To apply this verse properly we need to understand what John means when he uses the word “world”. In this verse we are talking about the world as that place which lives in darkness and is under the judgement of God. In this world we find “the spirit of the antichrist, which you have heard is coming and even now is already in the world” (1 John 4:4).

Yes it is true that God sent his son to this world.

Which is just such an incredible act of grace and mercy.

But the purpose of such love is so that we can be “born of God and overcome the world” … John tells us that in 1 John 5:5.

In this world we are an overcomer.

Our identity as a believer means it is incompatible for you to love the world.

Not “love” in the sense that you will show the compassion of Jesus to those who are lost to the world. You indeed want to show that love just as God did.

The love we avoid is the love which is an infatuation with what the world is doing, and all that the world has to offer, and being enticed by that which is an enemy of God.

At this point our impulse may be to start listing all of the evils of the world.

Materialism. Social Media. Gambling. Alcohol. The full sexualization of society. Is that the evils of the world?

Should we avoid buying designer clothes, or play violent video games, or listen to rock music, or not show cleavage, or not let our pants go so low that everyone can see our underwear. Is that the evils of the world?

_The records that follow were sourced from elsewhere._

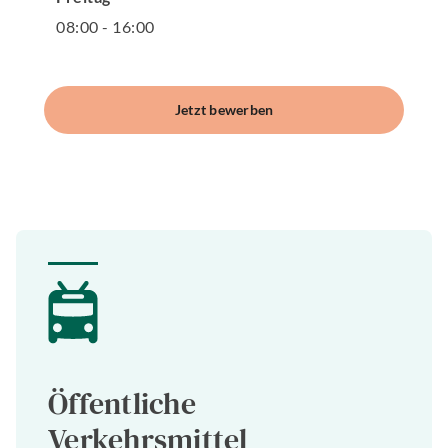
08
:
00
-
16
:
00
Jetzt bewerben
Öffentliche
Verkehrsmittel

There was a time, and still some hold to it, when dancing was an evil of the world.

Start a list and off you go. That is the impulse. But that is not the primary point John is making.

John’s focus is not that which is outside. John’s gets each of us to focus … within.

“The lust of the flesh.”

“The lust of the eyes.”

“The pride of life.”

That is not the “out there stuff” … well it is because the world is against God and it will keep offering all the things that are against God.

But it is not the “out there stuff” that brings the incompatibility.

It is when a love … an infatuation for the stuff out there … drives a desire in here.

The lust of the flesh.

In 1 Peter 4:3-4 Peter gives us a sense of the lust of the flesh. Peter says:-

3 For you have spent enough time in the past doing what pagans choose to do – living in debauchery, lust, drunkenness, orgies, carousing and detestable idolatry. 4 They are surprised that you do not join them in their reckless, wild living, and they heap abuse on you.

Lust of the flesh seeks to find fulfilment and purpose n that which can never give fulfillment or purpose.

The lust of the eyes.

It isn’t talking primarily about lust caused by sensuality … rather it is talking about being distracted or captivated by outward appearances without looking at the real value.

Genesis 3:6

When the woman saw that the fruit of the tree was good for food and pleasing to the eye, and also desirable for gaining wisdom, she took some and ate it.

The woman saw … and that led to the fall. Lust of the eyes.

The pride of life.

It is an attitude of arrogance which is based on the false confidence that comes because of my wealth, or my achievements, or my status in society. Effectively the pride of life causes us to turn towards God and say “I don’t need you and I am certainly not dependant on you.”

We can’t put our security in these things.

But the pride of life makes us put our security here – and it is a false security.

“The lust of the flesh.”

“The lust of the eyes.”

“The pride of life.”

None of this comes from God.

Indeed God is so determined that he wants nothing to do with such things that He has decreed that such things will pass away.

They are nothing.

They are less than mist.

They are … incompatible.

Today as you are reassured of your identity “children”, “fathers”, “young men” – know this.

The world wants to undo our faith. To make us question and doubt.

The world will do this by trying to make you fall in love.

When it does hold on to your identity.

Find security in your identity.

Move forward in your identity.

And, every time, you will see just how incompatible an “overcomer” and “the world” really are.